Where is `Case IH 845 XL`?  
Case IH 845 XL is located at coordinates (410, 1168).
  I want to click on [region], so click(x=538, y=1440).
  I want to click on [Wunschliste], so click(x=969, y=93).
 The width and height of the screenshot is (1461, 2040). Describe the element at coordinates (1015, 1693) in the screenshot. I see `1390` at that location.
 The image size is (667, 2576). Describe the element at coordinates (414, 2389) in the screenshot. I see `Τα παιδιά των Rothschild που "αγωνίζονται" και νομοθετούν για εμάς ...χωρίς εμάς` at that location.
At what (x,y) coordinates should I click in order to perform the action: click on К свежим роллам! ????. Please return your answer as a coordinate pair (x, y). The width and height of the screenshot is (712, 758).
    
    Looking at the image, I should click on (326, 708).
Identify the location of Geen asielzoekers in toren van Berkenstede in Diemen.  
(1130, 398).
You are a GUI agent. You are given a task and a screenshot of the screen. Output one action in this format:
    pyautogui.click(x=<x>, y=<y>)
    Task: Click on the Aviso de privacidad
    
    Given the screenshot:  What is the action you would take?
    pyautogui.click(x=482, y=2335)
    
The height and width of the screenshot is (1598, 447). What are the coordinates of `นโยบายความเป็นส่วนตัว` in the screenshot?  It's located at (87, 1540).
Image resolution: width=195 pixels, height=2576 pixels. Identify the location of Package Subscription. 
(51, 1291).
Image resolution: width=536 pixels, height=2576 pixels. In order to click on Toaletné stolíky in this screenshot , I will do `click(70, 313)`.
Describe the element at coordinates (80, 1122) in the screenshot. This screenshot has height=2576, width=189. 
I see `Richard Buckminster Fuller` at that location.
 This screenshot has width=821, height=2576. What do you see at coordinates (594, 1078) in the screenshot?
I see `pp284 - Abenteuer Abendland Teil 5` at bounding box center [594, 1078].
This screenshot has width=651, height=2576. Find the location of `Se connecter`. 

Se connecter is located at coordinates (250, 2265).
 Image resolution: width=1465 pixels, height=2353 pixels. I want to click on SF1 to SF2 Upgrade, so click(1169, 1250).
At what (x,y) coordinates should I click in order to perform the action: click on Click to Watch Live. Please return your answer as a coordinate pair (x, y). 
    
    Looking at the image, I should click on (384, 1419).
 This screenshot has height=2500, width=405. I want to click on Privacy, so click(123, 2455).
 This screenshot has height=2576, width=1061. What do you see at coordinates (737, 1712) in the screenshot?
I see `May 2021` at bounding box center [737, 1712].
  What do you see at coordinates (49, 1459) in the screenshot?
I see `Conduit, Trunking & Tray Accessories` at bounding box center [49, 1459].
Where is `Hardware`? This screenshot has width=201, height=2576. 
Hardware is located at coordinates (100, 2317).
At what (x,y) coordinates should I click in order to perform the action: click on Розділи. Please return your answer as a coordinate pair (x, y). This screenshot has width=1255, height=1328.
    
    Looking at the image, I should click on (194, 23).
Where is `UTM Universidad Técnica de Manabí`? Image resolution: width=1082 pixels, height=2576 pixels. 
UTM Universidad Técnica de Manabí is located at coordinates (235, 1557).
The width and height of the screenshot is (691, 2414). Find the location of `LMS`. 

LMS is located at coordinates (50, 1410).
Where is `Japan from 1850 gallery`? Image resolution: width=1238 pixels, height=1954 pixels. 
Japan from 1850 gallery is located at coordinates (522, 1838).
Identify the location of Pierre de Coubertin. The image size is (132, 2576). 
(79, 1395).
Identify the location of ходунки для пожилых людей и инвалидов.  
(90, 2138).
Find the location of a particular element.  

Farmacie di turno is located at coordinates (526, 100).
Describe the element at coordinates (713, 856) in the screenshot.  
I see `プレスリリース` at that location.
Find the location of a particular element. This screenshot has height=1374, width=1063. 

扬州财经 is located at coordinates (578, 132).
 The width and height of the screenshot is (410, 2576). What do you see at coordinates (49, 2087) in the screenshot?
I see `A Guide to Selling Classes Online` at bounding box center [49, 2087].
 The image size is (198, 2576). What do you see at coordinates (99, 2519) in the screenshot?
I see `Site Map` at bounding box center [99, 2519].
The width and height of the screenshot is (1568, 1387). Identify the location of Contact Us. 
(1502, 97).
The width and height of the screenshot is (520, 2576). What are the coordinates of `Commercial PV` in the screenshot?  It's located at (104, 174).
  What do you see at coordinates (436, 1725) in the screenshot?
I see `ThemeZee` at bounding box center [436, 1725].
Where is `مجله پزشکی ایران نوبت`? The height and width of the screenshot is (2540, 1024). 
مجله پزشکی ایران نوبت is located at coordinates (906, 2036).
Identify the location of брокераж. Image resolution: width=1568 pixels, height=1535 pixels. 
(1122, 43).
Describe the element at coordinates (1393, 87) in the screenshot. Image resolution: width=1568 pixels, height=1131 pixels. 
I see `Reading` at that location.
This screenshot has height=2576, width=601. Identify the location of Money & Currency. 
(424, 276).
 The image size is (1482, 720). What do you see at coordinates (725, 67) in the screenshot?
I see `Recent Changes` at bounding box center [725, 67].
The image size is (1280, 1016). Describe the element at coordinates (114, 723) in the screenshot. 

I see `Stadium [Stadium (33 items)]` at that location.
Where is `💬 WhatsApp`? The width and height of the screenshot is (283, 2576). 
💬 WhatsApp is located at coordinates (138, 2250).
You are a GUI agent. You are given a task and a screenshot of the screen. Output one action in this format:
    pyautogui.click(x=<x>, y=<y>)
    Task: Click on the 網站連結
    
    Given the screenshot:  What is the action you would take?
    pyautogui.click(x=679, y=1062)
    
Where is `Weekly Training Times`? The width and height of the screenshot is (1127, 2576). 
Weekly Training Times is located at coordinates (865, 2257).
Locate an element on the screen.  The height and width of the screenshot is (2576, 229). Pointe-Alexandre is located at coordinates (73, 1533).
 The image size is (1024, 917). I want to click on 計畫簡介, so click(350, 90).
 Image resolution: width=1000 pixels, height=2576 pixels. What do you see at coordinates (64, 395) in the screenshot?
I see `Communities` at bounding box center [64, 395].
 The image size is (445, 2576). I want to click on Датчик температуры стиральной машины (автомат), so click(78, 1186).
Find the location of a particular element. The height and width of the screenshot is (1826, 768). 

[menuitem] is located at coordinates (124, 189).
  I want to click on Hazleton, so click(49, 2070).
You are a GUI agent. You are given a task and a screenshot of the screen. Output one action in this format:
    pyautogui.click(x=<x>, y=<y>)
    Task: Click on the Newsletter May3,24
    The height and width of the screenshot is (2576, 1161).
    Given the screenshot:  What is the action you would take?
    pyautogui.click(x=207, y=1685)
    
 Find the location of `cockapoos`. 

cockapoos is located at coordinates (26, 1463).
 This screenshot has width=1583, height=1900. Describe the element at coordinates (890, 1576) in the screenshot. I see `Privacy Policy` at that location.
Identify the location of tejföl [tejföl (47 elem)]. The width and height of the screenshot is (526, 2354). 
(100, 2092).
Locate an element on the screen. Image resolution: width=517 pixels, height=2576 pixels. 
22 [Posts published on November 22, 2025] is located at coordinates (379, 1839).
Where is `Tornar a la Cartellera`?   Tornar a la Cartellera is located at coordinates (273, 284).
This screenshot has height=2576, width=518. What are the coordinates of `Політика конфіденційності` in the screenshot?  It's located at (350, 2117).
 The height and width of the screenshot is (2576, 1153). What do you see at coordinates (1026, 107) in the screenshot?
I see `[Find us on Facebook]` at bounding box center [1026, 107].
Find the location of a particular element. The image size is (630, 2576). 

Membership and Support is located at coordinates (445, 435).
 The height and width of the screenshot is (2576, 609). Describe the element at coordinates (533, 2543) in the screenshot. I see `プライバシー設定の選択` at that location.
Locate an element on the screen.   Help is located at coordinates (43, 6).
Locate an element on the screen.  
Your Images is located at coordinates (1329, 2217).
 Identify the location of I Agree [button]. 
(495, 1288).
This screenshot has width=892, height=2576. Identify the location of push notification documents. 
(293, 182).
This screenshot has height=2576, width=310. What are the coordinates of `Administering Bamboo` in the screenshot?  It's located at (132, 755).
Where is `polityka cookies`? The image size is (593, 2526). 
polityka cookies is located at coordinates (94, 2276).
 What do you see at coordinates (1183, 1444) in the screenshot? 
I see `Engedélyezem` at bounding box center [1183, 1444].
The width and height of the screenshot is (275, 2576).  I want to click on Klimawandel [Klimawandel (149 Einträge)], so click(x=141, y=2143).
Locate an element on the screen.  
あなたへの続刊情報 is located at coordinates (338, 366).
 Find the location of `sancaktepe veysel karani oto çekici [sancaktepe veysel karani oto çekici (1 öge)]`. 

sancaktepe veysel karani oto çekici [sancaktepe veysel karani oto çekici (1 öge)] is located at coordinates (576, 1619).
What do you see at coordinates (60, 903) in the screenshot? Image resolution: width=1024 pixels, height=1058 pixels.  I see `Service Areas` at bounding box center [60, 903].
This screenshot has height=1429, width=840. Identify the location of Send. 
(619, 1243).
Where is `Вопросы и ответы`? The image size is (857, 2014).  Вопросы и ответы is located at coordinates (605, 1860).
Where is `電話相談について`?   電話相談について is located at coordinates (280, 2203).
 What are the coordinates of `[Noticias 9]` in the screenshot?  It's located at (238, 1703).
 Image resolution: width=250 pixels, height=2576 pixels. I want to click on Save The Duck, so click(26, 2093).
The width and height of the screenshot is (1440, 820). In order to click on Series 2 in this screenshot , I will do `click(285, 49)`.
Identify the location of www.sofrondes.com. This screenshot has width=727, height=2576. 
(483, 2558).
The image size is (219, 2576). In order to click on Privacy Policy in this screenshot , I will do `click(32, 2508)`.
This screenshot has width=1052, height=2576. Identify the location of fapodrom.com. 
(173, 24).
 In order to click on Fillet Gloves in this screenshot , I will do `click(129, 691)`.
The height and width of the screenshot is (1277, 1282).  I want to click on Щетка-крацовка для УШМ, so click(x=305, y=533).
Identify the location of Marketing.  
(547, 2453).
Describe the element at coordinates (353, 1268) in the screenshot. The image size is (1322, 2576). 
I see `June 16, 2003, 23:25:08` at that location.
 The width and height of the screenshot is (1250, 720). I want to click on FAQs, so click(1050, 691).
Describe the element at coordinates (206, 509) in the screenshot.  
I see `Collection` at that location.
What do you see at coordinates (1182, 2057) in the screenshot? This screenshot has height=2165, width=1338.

Task details
Please output the exact lines of the records above, beginning with the first and stopping after the line that holds "Image resolution: width=536", and nothing else.

Answer to this exercise
Where is `Case IH 845 XL`?  
Case IH 845 XL is located at coordinates (410, 1168).
  I want to click on [region], so click(x=538, y=1440).
  I want to click on [Wunschliste], so click(x=969, y=93).
 The width and height of the screenshot is (1461, 2040). Describe the element at coordinates (1015, 1693) in the screenshot. I see `1390` at that location.
 The image size is (667, 2576). Describe the element at coordinates (414, 2389) in the screenshot. I see `Τα παιδιά των Rothschild που "αγωνίζονται" και νομοθετούν για εμάς ...χωρίς εμάς` at that location.
At what (x,y) coordinates should I click in order to perform the action: click on К свежим роллам! ????. Please return your answer as a coordinate pair (x, y). The width and height of the screenshot is (712, 758).
    
    Looking at the image, I should click on (326, 708).
Identify the location of Geen asielzoekers in toren van Berkenstede in Diemen.  
(1130, 398).
You are a GUI agent. You are given a task and a screenshot of the screen. Output one action in this format:
    pyautogui.click(x=<x>, y=<y>)
    Task: Click on the Aviso de privacidad
    
    Given the screenshot:  What is the action you would take?
    pyautogui.click(x=482, y=2335)
    
The height and width of the screenshot is (1598, 447). What are the coordinates of `นโยบายความเป็นส่วนตัว` in the screenshot?  It's located at (87, 1540).
Image resolution: width=195 pixels, height=2576 pixels. Identify the location of Package Subscription. 
(51, 1291).
Image resolution: width=536 pixels, height=2576 pixels. In order to click on Toaletné stolíky in this screenshot , I will do `click(70, 313)`.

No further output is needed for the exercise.